Twin brothers are turning heads while fulfilling their dreams as SeaWorld trainers

Working with the animals has taught them a lot about connection.

jakob fenton, westin fenton, seaworld san antonio
via SeaWorld (used with permission)

Jakob and Westin Fenton at SeaWorld San Antonio.

Visitors to SeaWorld Sea Antonio, Texas have been doing double takes for the past 5 years after running into identical twin brothers Westin and Jakob Fenton. Guests often catch Westin educating children about exotic birds as a member of the Animal Ambassadors team near the park’s entrance. Then, a few minutes later, spot Jakob in a wet suit at the Orca Encounter.

“Every day it's like, 'Didn't I just see you?’” Westin told Upworthy. “It surprises them,” Jakob added. When Westin had braces, countless visitors frantically approached Jakob with a confused look, asking, “When did you get your braces off?”

The 23-year-old twins have been turning heads at SeaWorld since they were young boys and began attending the park’s summer camps at 7.


"They were the cutest. You could tell how obsessed they were with the animals. It made me so happy years later when they got hired here and to see how well they both do,” Kari Tomarelli, a trainer at Orca Encounter, shared with Upworthy.

jakob fenton, westin fenton, seaworld san antonio

Jakob and Westin Fenton at SeaWorld San Antonio.

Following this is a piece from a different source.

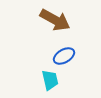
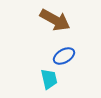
cyan trapezoid: moved 1 px left, 1 px up
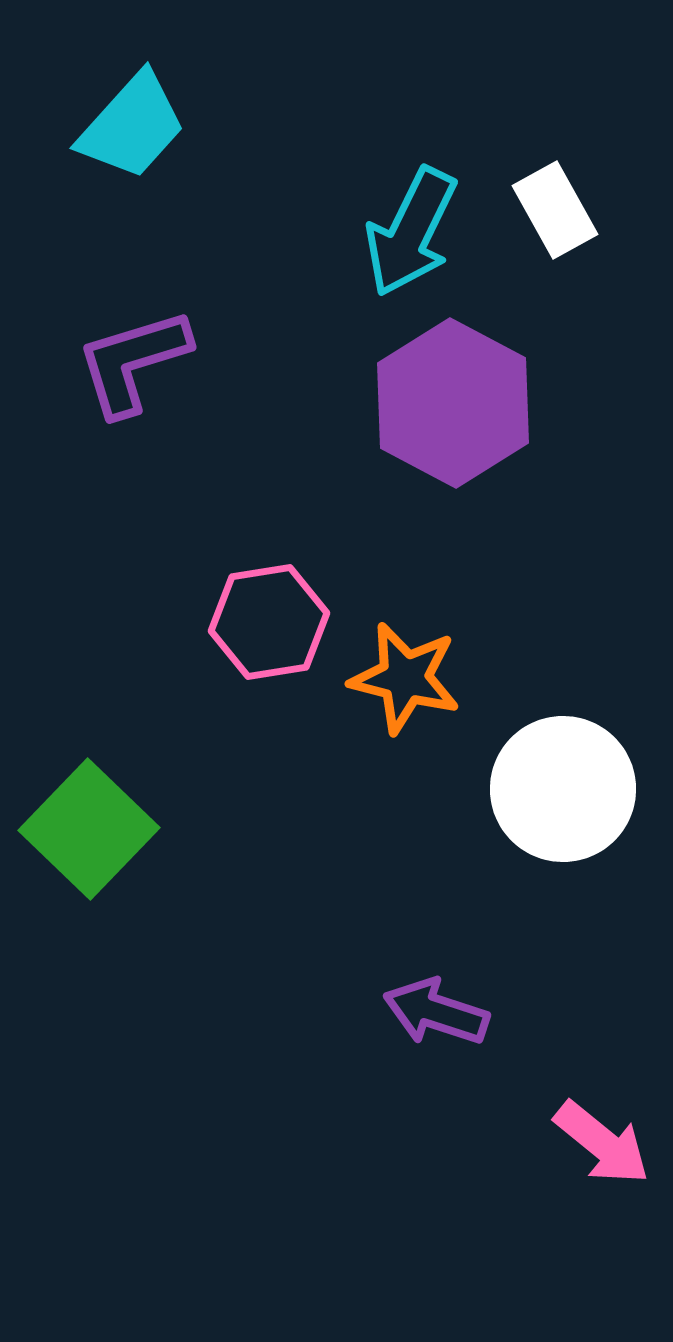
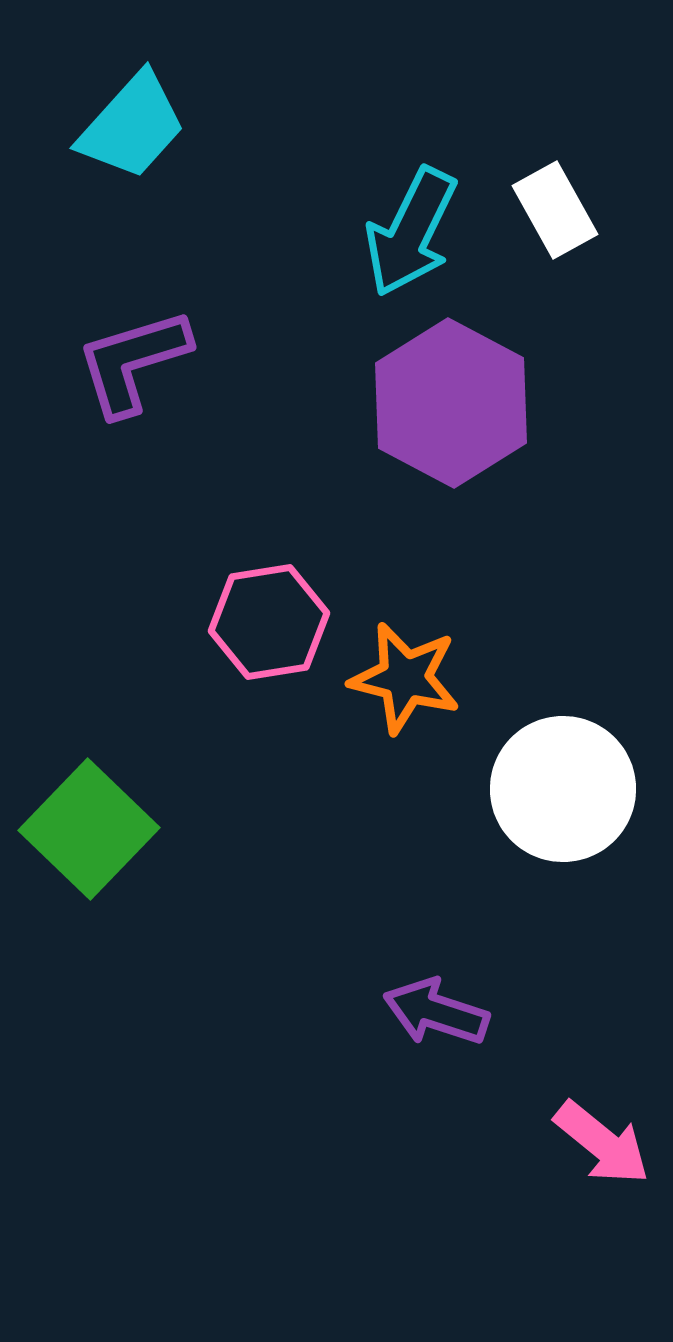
purple hexagon: moved 2 px left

via SeaWorld (used with permission)

From a very young age, the Fenton twins knew SeaWorld was more than just a place they visited—it was their destiny. "It was during my time away from SeaWorld that I realized, 'This is where I'm meant to be,'" Westin shared. "We've always been the twins who do everything together. Same friends, same passions, extracurriculars... everything,” Jakob added.

So, pursuing the same career wasn’t a big stretch for the twins.

The twins are incredibly close, but they also allow plenty of space for their animal companions at SeaWorld. Jakob spends a lot of his time, energy and heart caring for two of the park's five orcas: Kamea, a 10-year-old 3,000-pound female, and Tuar, the park’s dominant male, who is 24 years old and weighs over 8,000 pounds.

The pair couldn’t be more different.

"Tuar is very goofy; he has a great attitude," Jakob said, noting that even after a challenging training session, “he's just happy to be there.” Conversely, things haven’t been so easy with Kamea. “It took time to earn her trust, and it took months to develop a relationship,” Jakob admitted. “Now, I actually adore her."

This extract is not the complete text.